What you are asked to do - Would you copy each line of the data below that has "Highlights"?

[Start of section]

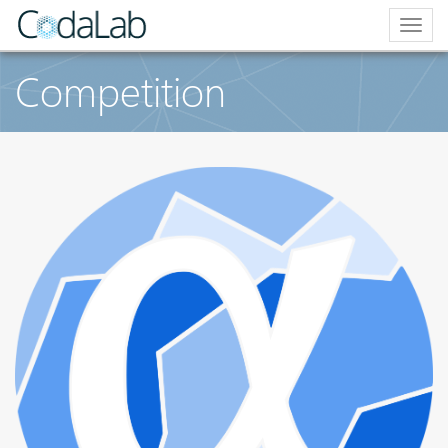
Togg
navig
Competition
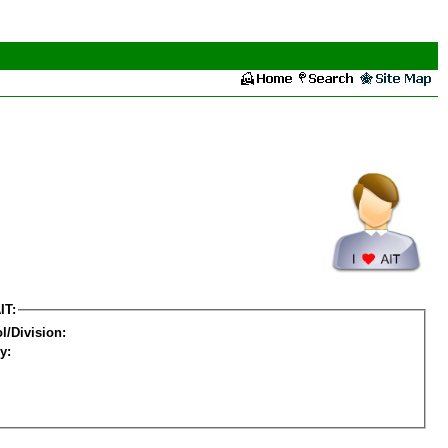
IT:
l/Division:
y:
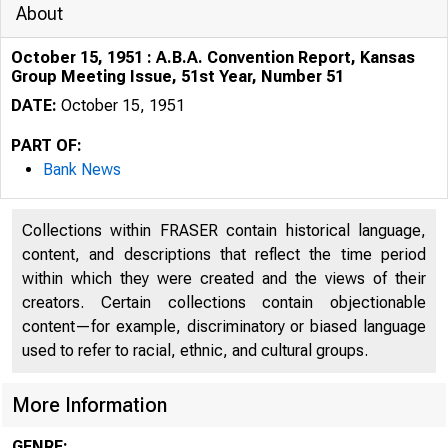
About
October 15, 1951 : A.B.A. Convention Report, Kansas
Group Meeting Issue, 51st Year, Number 51
DATE:
October 15, 1951
PART OF:
Bank News
Collections within FRASER contain historical language,
content, and descriptions that reflect the time period
within which they were created and the views of their
creators. Certain collections contain objectionable
content—for example, discriminatory or biased language
used to refer to racial, ethnic, and cultural groups.
More Information
GENRE:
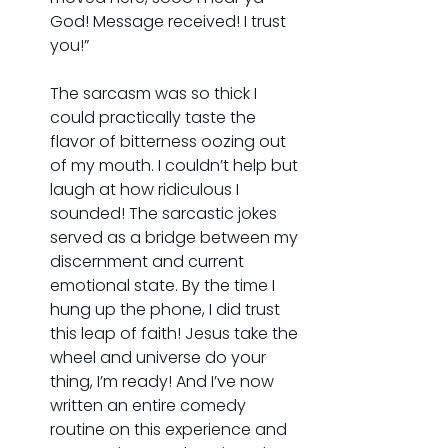
God! Message received! I trust 
you!”
The sarcasm was so thick I 
could practically taste the 
flavor of bitterness oozing out 
of my mouth. I couldn’t help but 
laugh at how ridiculous I 
sounded! The sarcastic jokes 
served as a bridge between my 
discernment and current 
emotional state. By the time I 
hung up the phone, I did trust 
this leap of faith! Jesus take the 
wheel and universe do your 
thing, I’m ready! And I’ve now 
written an entire comedy 
routine on this experience and 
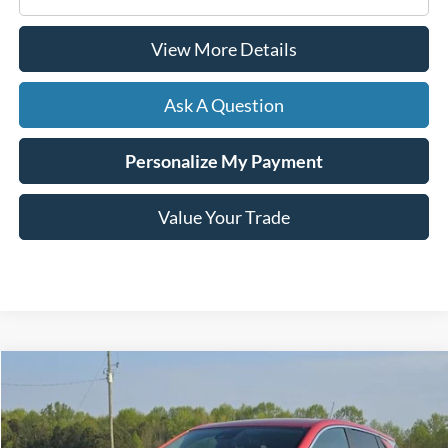
View More Details
Ask A Question
Personalize My Payment
Value Your Trade
Compare Vehicle
2024
Buick Encore GX
Preferred
BUY
FINANCE
Price Drop
VIN:
KL4AMBS25RB065361
Stock:
C02583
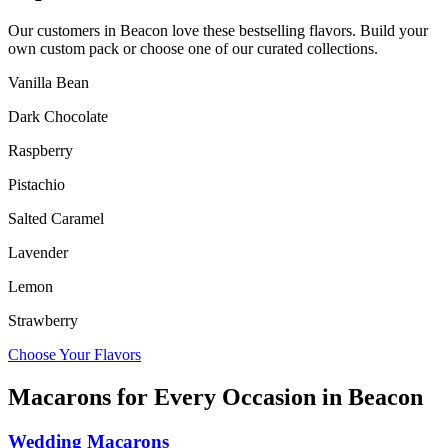
Our customers in
Beacon
love these bestselling flavors. Build your
own custom pack or choose one of our curated collections.
Vanilla Bean
Dark Chocolate
Raspberry
Pistachio
Salted Caramel
Lavender
Lemon
Strawberry
Choose Your Flavors
Macarons for Every Occasion in
Beacon
Wedding Macarons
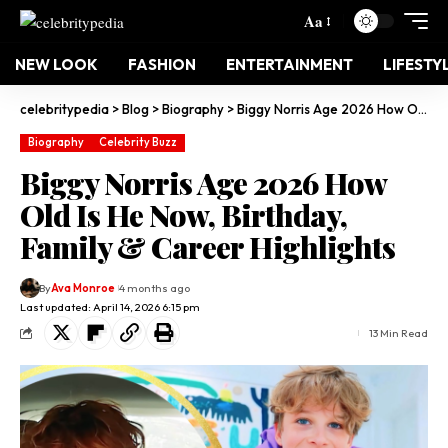
Aa
NEW LOOK
FASHION
ENTERTAINMENT
LIFESTY
celebritypedia
>
Blog
>
Biography
>
Biggy Norris Age 2026 How Old Is He Now, Birthday, Family & Career Highlights
Biography
Celebrity Buzz
Biggy Norris Age 2026 How
Old Is He Now, Birthday,
Family & Career Highlights
By
Ava Monroe
4 months ago
Last updated: April 14, 2026 6:15 pm
13 Min Read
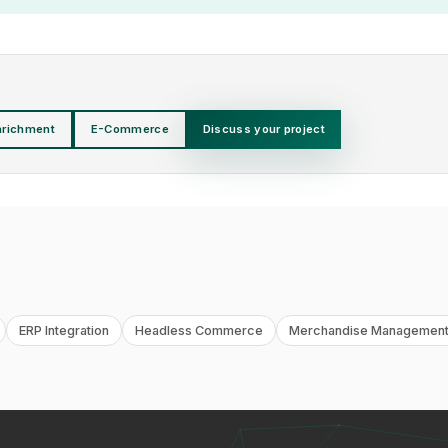
nrichment
E-Commerce
Discuss your project
ERP Integration
Headless Commerce
Merchandise Management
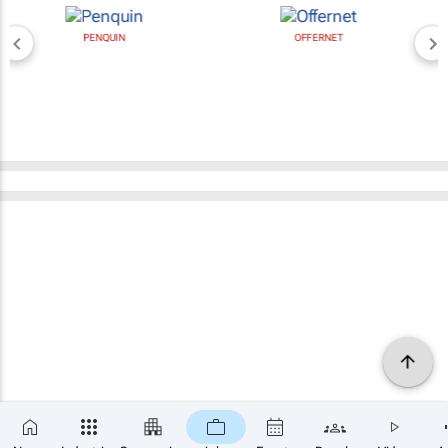
PENQUIN
OFFERNET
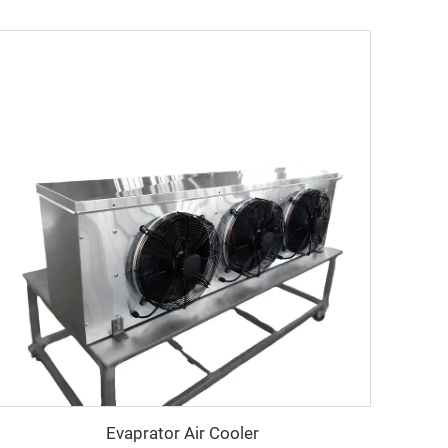
Evaprator Air Cooler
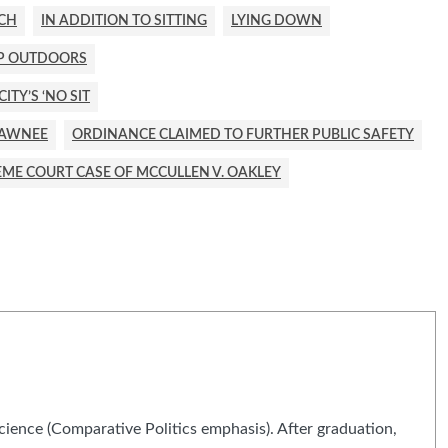
ECH
IN ADDITION TO SITTING
LYING DOWN
EP OUTDOORS
TY’S ‘NO SIT
HAWNEE
ORDINANCE CLAIMED TO FURTHER PUBLIC SAFETY
ME COURT CASE OF MCCULLEN V. OAKLEY
Science (Comparative Politics emphasis). After graduation,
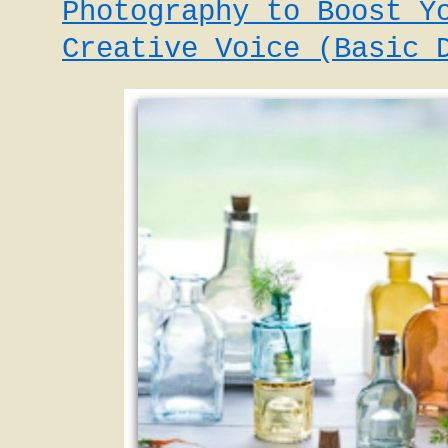
Photography to Boost Y
Creative Voice (Basic 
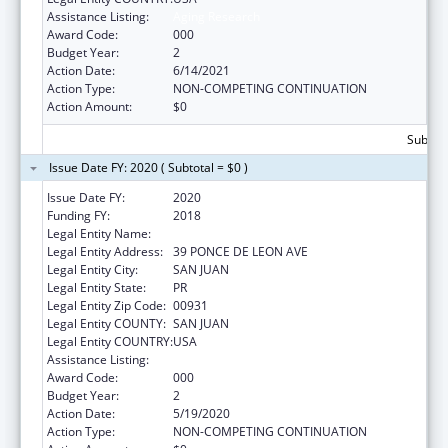
Assistance Listing:
Aging Research
Award Code:
000
Budget Year:
2
Action Date:
6/14/2021
Action Type:
NON-COMPETING CONTINUATION
Action Amount:
$0
Subtota
Issue Date FY: 2020 ( Subtotal = $0 )
Issue Date FY:
2020
Funding FY:
2018
Legal Entity Name:
UNIVERSITY OF PUERTO RICO
Legal Entity Address:
39 PONCE DE LEON AVE
Legal Entity City:
SAN JUAN
Legal Entity State:
PR
Legal Entity Zip Code:
00931
Legal Entity COUNTY:
SAN JUAN
Legal Entity COUNTRY:
USA
Assistance Listing:
Aging Research
Award Code:
000
Budget Year:
2
Action Date:
5/19/2020
Action Type:
NON-COMPETING CONTINUATION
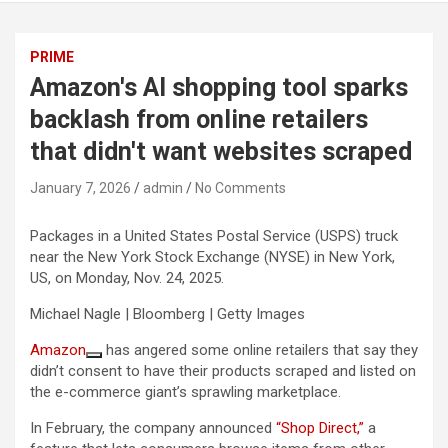
PRIME
Amazon's AI shopping tool sparks
backlash from online retailers
that didn't want websites scraped
January 7, 2026
admin
No Comments
Packages in a United States Postal Service (USPS) truck
near the New York Stock Exchange (NYSE) in New York,
US, on Monday, Nov. 24, 2025.
Michael Nagle | Bloomberg | Getty Images
Amazon
has angered some online retailers that say they
didn’t consent to have their products scraped and listed on
the e-commerce giant’s sprawling marketplace.
In February, the company announced
“Shop Direct,”
a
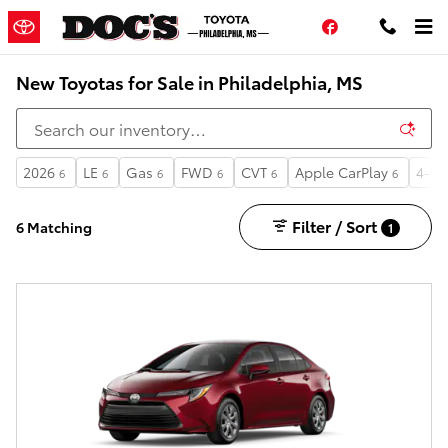
Skip to main content
Facebook
New Toyotas for Sale in Philadelphia, MS
2026
LE
Gas
FWD
CVT
Apple CarPlay
4-Cy
6
6
6
6
6
6
Filter / Sort
6 Matching
1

[End of section]

Solved exercise -
Biggy Norris Age 2026 How Old Is He Now, Birthday, Family & Career Highlights
Family & Career Highlights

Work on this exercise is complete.